YOUR GOAL: Could you restate, word for word, the line that has "CATEGORIA POPULAR" and all lines following it through the end of the entries below?

--- RECORDS TO PROCESS ---

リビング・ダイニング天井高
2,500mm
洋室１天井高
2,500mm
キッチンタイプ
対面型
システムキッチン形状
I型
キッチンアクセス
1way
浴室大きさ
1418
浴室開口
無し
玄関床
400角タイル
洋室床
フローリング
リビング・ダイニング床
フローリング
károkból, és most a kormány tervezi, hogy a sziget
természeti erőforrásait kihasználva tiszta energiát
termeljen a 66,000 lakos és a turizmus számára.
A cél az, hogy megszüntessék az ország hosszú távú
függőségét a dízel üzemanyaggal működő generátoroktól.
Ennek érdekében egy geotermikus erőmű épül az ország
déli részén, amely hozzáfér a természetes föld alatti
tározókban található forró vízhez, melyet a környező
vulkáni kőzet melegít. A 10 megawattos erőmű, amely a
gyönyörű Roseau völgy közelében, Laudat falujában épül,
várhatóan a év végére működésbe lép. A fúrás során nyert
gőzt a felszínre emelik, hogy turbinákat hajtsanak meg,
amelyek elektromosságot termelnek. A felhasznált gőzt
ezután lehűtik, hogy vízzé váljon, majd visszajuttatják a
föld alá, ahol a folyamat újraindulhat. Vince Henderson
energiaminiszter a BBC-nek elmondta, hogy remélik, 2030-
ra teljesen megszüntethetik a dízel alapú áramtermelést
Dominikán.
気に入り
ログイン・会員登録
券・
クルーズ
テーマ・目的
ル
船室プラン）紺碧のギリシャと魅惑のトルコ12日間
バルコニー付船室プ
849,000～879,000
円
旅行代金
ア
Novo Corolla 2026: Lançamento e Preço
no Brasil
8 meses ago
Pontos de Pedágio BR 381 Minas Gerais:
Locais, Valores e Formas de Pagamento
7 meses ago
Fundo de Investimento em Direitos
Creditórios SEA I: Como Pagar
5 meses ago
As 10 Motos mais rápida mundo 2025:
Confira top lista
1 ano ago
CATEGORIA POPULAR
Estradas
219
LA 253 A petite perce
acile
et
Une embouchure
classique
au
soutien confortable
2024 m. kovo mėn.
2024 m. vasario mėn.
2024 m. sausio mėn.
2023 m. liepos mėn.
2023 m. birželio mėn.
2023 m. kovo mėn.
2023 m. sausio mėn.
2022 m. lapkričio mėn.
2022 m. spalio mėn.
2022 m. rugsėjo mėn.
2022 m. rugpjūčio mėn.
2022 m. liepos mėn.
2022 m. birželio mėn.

---

ANSWER TO THIS PROBLEM:
CATEGORIA POPULAR
Estradas
219
LA 253 A petite perce
acile
et
Une embouchure
classique
au
soutien confortable
2024 m. kovo mėn.
2024 m. vasario mėn.
2024 m. sausio mėn.
2023 m. liepos mėn.
2023 m. birželio mėn.
2023 m. kovo mėn.
2023 m. sausio mėn.
2022 m. lapkričio mėn.
2022 m. spalio mėn.
2022 m. rugsėjo mėn.
2022 m. rugpjūčio mėn.
2022 m. liepos mėn.
2022 m. birželio mėn.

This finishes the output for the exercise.